Он замолчал. На улице кто-то прошёл по дороге, калитка коротко стукнула, где-то под крышей тонко зазвенело стекло. В такие минуты время не тянется и не бежит. Оно просто стоит рядом и смотрит, что ты сделаешь.
Варвара сложила доверенность пополам.
— Сегодня я еду к нотариусу сама.
— Я поеду с тобой.
— Нет.
— Варя.
— Нет.
Он понял, что спорить уже поздно. Это было видно по лицу, по тому, как он отвернулся и медленно провёл ладонью по волосам. Не от бессилия. От злости, которую невыгодно показывать раньше срока.
Нотариальная контора находилась в районном центре, на втором этаже старого здания с узкой лестницей и тусклой лампой над дверью. В коридоре пахло бумагой, пылью и чужими духами. Принтер то и дело выбрасывал листы, кто-то кашлял за дверью соседнего кабинета, а на подоконнике стоял пластиковый фикус, уже серый от времени.
Нотариус, женщина лет пятидесяти, прочитала документы быстро и подняла взгляд.
— Участок оформлен на вас после принятия наследства, верно?
— Да.
— Странно.
— Что именно?
Она повернула лист и коснулась ногтем одной строки.
— Здесь в проекте уже стоит отметка о предварительном согласовании собственника. Не подпись, но номер доверенности вписан. А доверенности ещё нет.
У Варвары пересохло во рту.
— Значит, её вписали заранее?
— Либо по ошибке, либо кто-то слишком торопился. Я бы советовала ничего не подписывать до выяснения.

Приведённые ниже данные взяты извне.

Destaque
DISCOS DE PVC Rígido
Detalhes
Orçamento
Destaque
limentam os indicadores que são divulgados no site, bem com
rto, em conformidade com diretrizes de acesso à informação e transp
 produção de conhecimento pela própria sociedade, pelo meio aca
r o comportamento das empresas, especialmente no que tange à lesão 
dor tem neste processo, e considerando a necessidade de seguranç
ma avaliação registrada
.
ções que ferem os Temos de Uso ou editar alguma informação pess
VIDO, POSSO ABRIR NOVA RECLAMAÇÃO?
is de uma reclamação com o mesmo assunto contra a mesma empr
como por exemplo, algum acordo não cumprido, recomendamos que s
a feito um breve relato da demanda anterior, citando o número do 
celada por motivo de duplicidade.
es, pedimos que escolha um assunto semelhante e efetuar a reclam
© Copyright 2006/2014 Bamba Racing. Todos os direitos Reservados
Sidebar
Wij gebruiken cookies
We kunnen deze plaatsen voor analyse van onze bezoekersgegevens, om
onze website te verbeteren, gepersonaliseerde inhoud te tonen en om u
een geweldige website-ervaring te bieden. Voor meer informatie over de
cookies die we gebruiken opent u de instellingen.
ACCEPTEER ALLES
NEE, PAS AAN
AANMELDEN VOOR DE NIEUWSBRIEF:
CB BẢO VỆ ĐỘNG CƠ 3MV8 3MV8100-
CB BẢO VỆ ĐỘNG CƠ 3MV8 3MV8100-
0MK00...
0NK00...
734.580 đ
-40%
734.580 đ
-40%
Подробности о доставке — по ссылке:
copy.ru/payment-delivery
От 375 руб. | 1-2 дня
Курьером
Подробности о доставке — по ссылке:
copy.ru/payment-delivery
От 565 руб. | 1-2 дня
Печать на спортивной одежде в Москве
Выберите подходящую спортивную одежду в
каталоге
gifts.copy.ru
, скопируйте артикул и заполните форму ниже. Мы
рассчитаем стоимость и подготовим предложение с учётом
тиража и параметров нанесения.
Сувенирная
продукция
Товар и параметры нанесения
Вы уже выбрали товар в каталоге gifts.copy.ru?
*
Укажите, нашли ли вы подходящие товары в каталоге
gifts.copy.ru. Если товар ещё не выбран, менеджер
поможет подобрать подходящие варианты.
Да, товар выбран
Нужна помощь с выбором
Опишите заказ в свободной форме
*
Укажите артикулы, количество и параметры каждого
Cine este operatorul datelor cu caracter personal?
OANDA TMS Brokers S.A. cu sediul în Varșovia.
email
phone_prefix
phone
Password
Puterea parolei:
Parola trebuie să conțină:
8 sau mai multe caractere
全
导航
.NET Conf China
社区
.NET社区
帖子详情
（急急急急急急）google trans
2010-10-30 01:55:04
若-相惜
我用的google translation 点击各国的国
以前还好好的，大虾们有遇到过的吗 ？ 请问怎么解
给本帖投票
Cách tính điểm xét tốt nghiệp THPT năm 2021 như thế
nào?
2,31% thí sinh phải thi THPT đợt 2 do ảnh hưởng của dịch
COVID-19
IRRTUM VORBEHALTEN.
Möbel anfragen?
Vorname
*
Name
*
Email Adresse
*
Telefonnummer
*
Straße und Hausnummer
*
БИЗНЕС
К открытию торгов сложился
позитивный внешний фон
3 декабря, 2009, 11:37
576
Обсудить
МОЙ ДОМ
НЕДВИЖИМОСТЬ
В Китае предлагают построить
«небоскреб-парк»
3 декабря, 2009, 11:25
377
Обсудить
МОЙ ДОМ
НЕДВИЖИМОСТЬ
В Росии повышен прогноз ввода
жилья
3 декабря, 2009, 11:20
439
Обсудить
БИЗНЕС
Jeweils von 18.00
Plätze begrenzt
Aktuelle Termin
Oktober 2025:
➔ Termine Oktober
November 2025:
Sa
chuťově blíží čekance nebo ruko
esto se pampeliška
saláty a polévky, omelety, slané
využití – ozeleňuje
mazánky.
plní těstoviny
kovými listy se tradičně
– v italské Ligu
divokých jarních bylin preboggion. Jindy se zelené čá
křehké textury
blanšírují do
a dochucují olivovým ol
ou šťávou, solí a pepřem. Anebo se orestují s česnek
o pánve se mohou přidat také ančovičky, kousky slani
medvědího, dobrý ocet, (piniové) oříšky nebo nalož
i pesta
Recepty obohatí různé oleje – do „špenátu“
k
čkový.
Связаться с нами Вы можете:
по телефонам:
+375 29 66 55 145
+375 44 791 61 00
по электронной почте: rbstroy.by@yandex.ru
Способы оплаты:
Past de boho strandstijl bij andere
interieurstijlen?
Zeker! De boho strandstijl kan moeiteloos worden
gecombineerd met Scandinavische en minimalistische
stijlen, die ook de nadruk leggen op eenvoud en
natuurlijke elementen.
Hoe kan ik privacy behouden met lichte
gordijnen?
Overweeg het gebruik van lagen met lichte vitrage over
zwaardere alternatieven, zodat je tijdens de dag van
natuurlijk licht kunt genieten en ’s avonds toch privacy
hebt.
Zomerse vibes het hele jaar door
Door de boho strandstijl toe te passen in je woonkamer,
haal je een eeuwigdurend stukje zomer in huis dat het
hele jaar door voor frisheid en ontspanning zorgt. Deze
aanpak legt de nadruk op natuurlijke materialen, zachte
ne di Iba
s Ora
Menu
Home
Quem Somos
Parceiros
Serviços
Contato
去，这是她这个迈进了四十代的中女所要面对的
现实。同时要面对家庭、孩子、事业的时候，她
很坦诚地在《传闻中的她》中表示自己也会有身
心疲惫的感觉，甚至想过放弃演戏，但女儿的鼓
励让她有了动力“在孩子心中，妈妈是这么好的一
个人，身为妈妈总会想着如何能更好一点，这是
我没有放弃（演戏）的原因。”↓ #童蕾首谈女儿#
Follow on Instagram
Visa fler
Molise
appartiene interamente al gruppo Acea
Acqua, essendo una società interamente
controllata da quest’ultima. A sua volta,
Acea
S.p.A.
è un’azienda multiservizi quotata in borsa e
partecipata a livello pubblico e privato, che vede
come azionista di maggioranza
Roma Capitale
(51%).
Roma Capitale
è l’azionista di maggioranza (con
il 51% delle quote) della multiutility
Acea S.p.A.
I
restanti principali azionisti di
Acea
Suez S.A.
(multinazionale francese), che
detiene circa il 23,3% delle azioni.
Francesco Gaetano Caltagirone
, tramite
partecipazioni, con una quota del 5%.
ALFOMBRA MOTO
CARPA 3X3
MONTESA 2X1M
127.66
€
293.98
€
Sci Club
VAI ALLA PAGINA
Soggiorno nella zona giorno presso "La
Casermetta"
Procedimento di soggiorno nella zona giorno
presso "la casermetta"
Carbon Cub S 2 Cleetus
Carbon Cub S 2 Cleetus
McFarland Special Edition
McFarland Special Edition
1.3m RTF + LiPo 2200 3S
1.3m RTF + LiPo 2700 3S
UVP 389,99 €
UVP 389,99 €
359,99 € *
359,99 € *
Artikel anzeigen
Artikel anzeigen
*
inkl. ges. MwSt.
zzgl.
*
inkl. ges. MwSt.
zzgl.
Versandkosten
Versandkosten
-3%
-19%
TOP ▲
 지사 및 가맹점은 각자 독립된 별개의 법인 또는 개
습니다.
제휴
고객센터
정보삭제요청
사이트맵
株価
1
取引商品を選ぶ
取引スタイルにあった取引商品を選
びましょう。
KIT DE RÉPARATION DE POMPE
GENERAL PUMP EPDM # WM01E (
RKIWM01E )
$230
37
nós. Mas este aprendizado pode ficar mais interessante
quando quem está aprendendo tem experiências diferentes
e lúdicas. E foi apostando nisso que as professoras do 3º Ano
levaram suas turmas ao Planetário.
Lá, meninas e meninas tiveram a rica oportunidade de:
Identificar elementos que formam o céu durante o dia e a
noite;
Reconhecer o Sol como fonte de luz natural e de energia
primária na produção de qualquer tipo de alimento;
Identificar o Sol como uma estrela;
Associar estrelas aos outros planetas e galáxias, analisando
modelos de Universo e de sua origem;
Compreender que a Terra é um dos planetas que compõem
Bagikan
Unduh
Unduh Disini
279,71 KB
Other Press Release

Ошибка? Нет. Она слишком хорошо знала ровную спешку Павла. Ту самую, в которой чужое согласие уже считается полученным, если его удобно получить.
В телефоне засветилось его имя. Раз, второй. На третий звонок она ответила.
— Ты уже там?
— Да.
— Отлично. Я подъеду через пятнадцать минут.
— Не надо.
Пауза длилась ровно столько, чтобы оба поняли: прежнего разговора не будет.
— Варя, не устраивай сцен.
— Я ничего не устраиваю.
— Ты не понимаешь, какие деньги сейчас на кону.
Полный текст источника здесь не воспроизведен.